Disclaimer: Yeah right. I would have more than 32.04 in my bank account right now.
Spoilers: Post series.
A/N: So I was reading the blog of a friend who lost her son to SIDS. She talked about going back in time and warning herself. I wondered if Scully would want to go back and warn herself, and if it would change anything.
I took liberties with William's age.... I think he was born in February, and Scully gave him up the next fall... and the rest of season 9 was spread out so the last episode took place in May.

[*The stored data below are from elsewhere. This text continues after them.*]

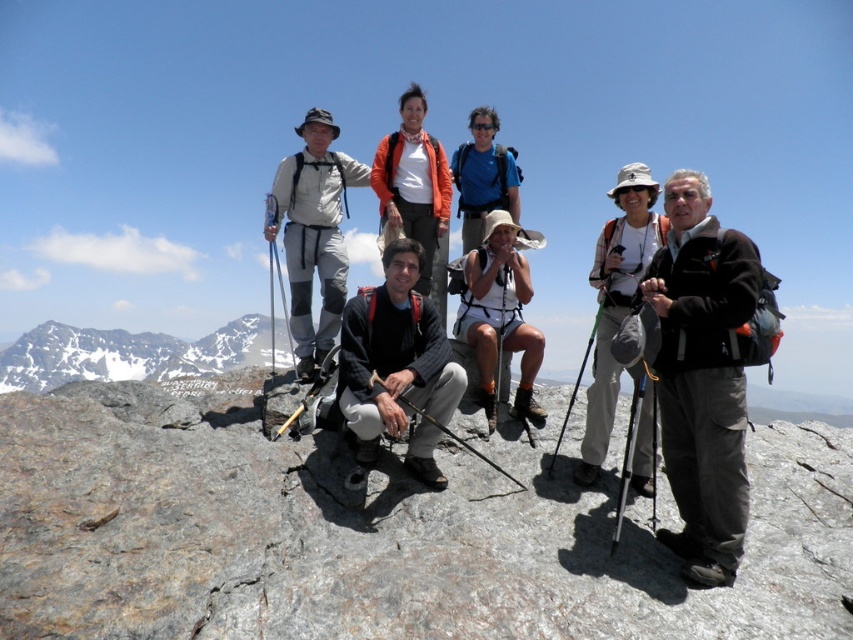 Is gray rock at center above black wool sweater at center?

Incorrect, gray rock at center is not positioned above black wool sweater at center.

Based on the photo, can you confirm if gray rock at center is thinner than black wool sweater at center?

No.

Locate an element on the screen. This screenshot has height=640, width=853. gray rock at center is located at coordinates (374, 538).

The height and width of the screenshot is (640, 853). I want to click on gray rock at center, so click(x=374, y=538).

Is gray rock at center to the left of blue fabric backpack at center from the viewer's perspective?

Indeed, gray rock at center is positioned on the left side of blue fabric backpack at center.

Which of these two, gray rock at center or blue fabric backpack at center, stands shorter?

Standing shorter between the two is gray rock at center.

Is point (171, 602) farther from viewer compared to point (479, 134)?

No, it is in front of (479, 134).

Where is `gray rock at center`? gray rock at center is located at coordinates (374, 538).

Does gray rock at center come in front of white fabric shorts at center?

He was 8 months old when I let him go. A full, chubby face, inquisitive smile, his father's eyes. If I would have known what I would have to do, maybe I would have held him more. Kissed his cheek just one more time. Tickled his belly and cuddled him close, nursed him as much as I could. I would have mentally catalogued his smiles, his giggles and gurgles. Every blink, every sigh. I would have told him how much I love him, how much I always will, no matter what. I would have taken more pictures, stayed up nights watching him sleep.
If I could go back and warn myself, would that be enough? The truth is that warning myself wouldn't change anything. I could've held him more, breathed in that perfect baby scent and stared at his face, but I would still yearn for him. I would still cry at night, still wake up with empty arms, void of his familiar weight. I would still close my eyes and concentrate to remember his tiny snore in my ear. Even with the warning, I would still wake up eager for his spit bubbles and gummy smile. I would still think of him whenever I ran a bath, I would still kept his baby blanket and rattle close at hand.
Even with the warning, all the extras, nothing would ease this pain. My heart would still shatter every moment of life, every second that I was away from my sweet baby boy.